──────── The input ────────

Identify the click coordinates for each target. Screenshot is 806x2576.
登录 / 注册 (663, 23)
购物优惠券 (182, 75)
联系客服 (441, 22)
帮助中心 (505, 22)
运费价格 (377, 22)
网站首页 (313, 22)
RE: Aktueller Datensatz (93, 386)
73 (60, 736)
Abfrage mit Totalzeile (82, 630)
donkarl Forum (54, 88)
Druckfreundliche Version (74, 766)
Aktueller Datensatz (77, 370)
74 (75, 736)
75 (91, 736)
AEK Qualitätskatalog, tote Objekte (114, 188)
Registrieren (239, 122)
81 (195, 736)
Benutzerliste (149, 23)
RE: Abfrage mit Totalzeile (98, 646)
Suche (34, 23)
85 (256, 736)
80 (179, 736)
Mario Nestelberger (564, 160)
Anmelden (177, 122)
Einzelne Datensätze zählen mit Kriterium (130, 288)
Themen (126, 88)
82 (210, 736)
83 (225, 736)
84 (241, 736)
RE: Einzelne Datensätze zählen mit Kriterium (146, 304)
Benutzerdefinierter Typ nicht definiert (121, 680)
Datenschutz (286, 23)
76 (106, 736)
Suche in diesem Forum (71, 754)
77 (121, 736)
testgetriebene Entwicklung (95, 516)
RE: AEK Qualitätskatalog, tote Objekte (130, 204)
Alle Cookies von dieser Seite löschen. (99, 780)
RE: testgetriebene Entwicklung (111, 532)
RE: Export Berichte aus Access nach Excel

────────

## Task details:
Set each line down exactly, beginning at the one containing "RE: Aktueller Datensatz (93, 386)" and ending at the last line of the material above.

## Response:
RE: Aktueller Datensatz (93, 386)
73 (60, 736)
Abfrage mit Totalzeile (82, 630)
donkarl Forum (54, 88)
Druckfreundliche Version (74, 766)
Aktueller Datensatz (77, 370)
74 (75, 736)
75 (91, 736)
AEK Qualitätskatalog, tote Objekte (114, 188)
Registrieren (239, 122)
81 (195, 736)
Benutzerliste (149, 23)
RE: Abfrage mit Totalzeile (98, 646)
Suche (34, 23)
85 (256, 736)
80 (179, 736)
Mario Nestelberger (564, 160)
Anmelden (177, 122)
Einzelne Datensätze zählen mit Kriterium (130, 288)
Themen (126, 88)
82 (210, 736)
83 (225, 736)
84 (241, 736)
RE: Einzelne Datensätze zählen mit Kriterium (146, 304)
Benutzerdefinierter Typ nicht definiert (121, 680)
Datenschutz (286, 23)
76 (106, 736)
Suche in diesem Forum (71, 754)
77 (121, 736)
testgetriebene Entwicklung (95, 516)
RE: AEK Qualitätskatalog, tote Objekte (130, 204)
Alle Cookies von dieser Seite löschen. (99, 780)
RE: testgetriebene Entwicklung (111, 532)
RE: Export Berichte aus Access nach Excel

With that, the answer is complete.